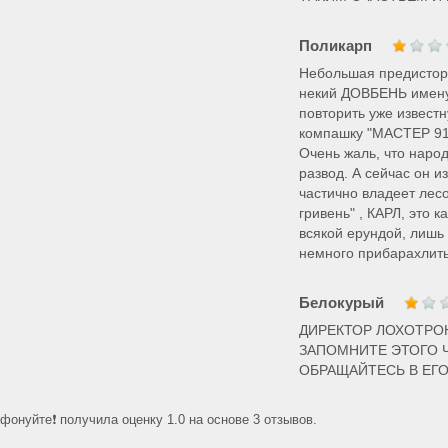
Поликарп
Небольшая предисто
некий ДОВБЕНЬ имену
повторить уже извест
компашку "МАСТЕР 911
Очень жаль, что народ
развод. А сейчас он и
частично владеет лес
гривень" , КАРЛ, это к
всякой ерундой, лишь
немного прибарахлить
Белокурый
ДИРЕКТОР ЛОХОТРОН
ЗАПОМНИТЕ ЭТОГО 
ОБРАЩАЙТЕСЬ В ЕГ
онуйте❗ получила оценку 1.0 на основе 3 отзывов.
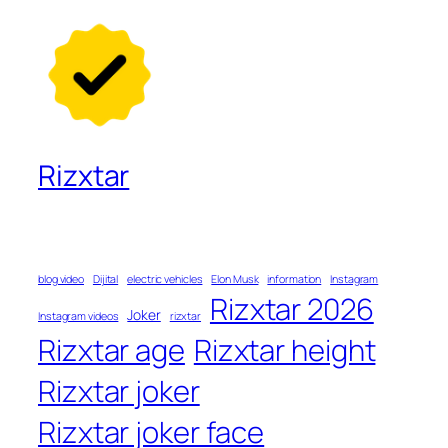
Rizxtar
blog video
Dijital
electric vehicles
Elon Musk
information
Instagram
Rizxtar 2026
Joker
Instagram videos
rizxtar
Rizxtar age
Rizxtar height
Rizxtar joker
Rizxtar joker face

◇ ◇ ◇ ◇ ◇

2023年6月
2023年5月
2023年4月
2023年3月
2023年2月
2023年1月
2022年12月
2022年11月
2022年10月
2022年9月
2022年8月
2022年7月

◇ ◇ ◇ ◇ ◇

→ **ACTIVITY**:
Using the data above, copy exactly the lines from the one containing "Очень жаль, что народ" to the one containing "Rizxtar joker face", inclusive. Exclude the pictures.

→ **WRITTEN RESPONSE**:
Очень жаль, что народ
развод. А сейчас он и
частично владеет лес
гривень" , КАРЛ, это к
всякой ерундой, лишь
немного прибарахлить
Белокурый
ДИРЕКТОР ЛОХОТРОН
ЗАПОМНИТЕ ЭТОГО 
ОБРАЩАЙТЕСЬ В ЕГ
онуйте❗ получила оценку 1.0 на основе 3 отзывов.
Rizxtar
blog video
Dijital
electric vehicles
Elon Musk
information
Instagram
Rizxtar 2026
Joker
Instagram videos
rizxtar
Rizxtar age
Rizxtar height
Rizxtar joker
Rizxtar joker face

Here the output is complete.